Unlike in other forums, Indian policy has been clearer in the cross-border data transfer debate. This is a foreign policy extension of India’s emphasis on localization and data sovereignty in domestic policy instruments. At the G-20 Summit in Osaka, India and the rest of the BRICS group (Brazil, Russia, China and South Africa) stressed the role that data play in economic development for emerging economies and reemphasized the need for data sovereignty. India did not sign the Osaka Declaration on the Digital Economy that kickstarted the “Osaka Track”—a process whereby the 78 signatories agreed to participate in global policy discussions on international rule-making for e-commerce at the World Trade Organization (WTO). This was a continuation of India’s sustained efforts opposing the e-commerce moratorium at the WTO.

The importance of cross-border data flows in spurring the global economy found its way into the Final G-20 Leaders Declaration—which India signed. Foreign Secretary Vijay Gokhale argued that international rule-making on data transfers should not take place in plurilateral forums outside the WTO. Gokhale claimed that limiting the debate to the WTO would ensure that emerging economies have a say in the framing of the rules. The clarity expressed by the Indian delegation at the G-20 should be a model for more confident Indian leadership in this global cyber policy development space.

Looking Forward

India is no newcomer to the idea of normative leadership. To overcome material shortcomings in the nation’s early years, Jawaharlal Nehru, the first Indian prime minister, engineered a normative pivot in world affairs by championing the sovereignty of countries that had gained independence from colonial rule. In the years immediately after independence, the Indian foreign policy establishment sought to break the hegemony of the United States and the Soviet Union by advancing a foreign policy rooted in what came to be known as “nonalignment.”

Making sound contributions to foreign policy in cyberspace requires a variety of experts—international lawyers, computer scientists, geopolitical strategists and human rights advocates. Indian civil society and academia are brimming with tech policy enthusiasts from a variety of backgrounds who could add in-depth substance to the government’s cyber vision. Such engagement has begun to some extent at the domestic level: Most government policies are now opened up to consultation with stakeholders Yet there is still room for greater transparency in this process.
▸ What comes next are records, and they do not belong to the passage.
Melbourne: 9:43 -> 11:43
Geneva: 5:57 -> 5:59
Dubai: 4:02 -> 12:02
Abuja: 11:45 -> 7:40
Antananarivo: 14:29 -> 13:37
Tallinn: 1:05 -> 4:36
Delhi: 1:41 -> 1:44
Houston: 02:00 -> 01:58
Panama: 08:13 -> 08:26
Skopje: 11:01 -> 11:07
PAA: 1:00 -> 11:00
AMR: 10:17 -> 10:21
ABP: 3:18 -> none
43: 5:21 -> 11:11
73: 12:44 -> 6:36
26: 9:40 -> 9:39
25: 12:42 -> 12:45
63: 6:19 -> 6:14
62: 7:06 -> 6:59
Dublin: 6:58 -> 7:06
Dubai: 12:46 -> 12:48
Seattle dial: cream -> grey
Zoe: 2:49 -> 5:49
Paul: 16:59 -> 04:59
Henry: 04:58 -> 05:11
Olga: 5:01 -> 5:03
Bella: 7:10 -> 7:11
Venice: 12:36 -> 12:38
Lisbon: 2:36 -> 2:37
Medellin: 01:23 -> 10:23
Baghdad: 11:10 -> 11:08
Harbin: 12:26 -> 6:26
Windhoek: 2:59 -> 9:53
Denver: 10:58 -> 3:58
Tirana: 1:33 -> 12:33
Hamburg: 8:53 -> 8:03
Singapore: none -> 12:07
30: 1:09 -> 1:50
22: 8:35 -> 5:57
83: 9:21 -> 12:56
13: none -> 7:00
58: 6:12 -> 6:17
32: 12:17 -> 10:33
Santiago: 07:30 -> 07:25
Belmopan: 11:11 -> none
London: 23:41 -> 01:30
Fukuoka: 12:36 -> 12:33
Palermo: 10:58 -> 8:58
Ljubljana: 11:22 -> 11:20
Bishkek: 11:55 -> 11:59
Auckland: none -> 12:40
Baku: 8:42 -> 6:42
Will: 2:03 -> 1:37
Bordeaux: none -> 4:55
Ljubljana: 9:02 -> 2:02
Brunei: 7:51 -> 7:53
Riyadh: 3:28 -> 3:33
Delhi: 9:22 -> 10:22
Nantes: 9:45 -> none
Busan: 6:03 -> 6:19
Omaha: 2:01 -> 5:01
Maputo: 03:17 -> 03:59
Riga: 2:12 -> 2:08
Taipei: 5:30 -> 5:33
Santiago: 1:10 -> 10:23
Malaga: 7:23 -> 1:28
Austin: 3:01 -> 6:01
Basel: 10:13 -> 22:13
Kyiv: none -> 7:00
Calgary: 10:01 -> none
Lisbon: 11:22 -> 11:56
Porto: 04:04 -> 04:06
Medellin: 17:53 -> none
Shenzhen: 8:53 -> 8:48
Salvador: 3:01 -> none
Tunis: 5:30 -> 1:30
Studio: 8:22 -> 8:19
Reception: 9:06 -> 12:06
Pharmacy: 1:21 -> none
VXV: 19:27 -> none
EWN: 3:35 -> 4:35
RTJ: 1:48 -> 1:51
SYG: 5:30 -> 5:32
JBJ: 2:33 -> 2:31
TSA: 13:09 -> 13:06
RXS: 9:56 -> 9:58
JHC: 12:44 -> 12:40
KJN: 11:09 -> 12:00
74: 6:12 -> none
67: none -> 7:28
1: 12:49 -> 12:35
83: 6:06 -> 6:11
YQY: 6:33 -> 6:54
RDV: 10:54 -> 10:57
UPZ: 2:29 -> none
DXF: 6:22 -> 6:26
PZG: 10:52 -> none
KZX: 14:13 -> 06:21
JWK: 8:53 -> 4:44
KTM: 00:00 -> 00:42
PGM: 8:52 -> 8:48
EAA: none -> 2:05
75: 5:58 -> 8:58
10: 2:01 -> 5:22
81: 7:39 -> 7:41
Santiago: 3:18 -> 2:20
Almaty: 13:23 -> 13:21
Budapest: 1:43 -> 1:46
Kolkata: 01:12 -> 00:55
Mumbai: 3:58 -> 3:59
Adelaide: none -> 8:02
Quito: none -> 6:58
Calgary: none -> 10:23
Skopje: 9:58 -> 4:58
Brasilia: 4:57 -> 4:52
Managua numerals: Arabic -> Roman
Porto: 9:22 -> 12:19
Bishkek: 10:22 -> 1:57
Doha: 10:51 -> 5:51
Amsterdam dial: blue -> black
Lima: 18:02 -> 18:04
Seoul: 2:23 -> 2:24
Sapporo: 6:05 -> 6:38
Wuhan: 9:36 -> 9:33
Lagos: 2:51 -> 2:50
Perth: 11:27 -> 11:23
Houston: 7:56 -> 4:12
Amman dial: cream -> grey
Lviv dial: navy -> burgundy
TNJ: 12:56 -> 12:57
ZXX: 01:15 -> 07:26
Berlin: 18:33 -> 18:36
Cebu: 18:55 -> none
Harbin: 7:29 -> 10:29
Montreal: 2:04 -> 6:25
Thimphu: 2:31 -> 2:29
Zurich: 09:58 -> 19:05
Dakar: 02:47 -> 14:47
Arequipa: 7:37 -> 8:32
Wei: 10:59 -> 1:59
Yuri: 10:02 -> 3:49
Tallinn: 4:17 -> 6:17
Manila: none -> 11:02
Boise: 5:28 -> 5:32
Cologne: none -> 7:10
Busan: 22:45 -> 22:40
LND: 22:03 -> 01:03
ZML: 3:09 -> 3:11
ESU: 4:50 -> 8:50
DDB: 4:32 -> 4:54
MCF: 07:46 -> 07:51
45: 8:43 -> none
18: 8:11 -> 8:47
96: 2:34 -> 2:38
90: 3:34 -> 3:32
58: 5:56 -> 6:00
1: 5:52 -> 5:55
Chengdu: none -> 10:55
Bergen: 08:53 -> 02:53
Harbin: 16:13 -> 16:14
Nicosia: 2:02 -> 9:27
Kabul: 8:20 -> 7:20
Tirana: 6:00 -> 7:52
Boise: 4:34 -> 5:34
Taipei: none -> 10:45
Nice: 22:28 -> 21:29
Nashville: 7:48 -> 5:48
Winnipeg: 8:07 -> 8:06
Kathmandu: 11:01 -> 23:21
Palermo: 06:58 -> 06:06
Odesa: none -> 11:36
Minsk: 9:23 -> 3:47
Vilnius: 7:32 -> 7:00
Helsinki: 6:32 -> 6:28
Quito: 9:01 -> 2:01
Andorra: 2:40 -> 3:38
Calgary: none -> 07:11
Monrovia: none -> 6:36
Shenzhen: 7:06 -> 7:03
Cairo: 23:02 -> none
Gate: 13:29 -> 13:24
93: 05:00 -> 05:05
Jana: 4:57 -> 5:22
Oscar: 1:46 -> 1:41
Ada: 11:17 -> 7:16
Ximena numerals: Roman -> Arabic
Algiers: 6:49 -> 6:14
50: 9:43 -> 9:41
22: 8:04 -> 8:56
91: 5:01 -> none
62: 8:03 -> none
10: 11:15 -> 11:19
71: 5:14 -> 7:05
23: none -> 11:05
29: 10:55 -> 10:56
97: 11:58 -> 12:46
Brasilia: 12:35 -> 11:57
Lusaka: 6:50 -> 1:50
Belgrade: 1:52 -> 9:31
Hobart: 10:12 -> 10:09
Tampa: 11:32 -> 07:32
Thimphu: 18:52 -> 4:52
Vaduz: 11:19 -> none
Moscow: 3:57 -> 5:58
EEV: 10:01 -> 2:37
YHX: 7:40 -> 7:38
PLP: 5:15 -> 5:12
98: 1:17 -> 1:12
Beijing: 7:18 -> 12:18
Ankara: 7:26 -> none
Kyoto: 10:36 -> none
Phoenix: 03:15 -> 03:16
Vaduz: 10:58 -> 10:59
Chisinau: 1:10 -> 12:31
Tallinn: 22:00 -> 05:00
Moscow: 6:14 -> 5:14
India's cyber vision is worth fighting for. The continued monetization of data dividends by foreign big tech at the expense of India’s socioeconomic development needs to be countered. This can be accomplished by predictable and coherent policymaking that balances economic growth and innovation with the fundamental rights and values enshrined in the Indian Constitution, including the right to equality, freedom of speech and expression, and the right to life. But inherent contradictions in the conceptualization of personal data, delays in tabling the Personal Data Protection Bill, and uncertain or rushed approaches in several other regulatory policies are all fettering the realization of this vision. On core geopolitical issues, there exists an opportunity to set the rule-shaping agenda to favor India’s sovereign interests. With global cyber policy formulation in a state of flux, India has the economic, demographic and intellectual leverage to have a substantial impact on the debate and recraft the narrative in favor of the rapidly emerging Global South.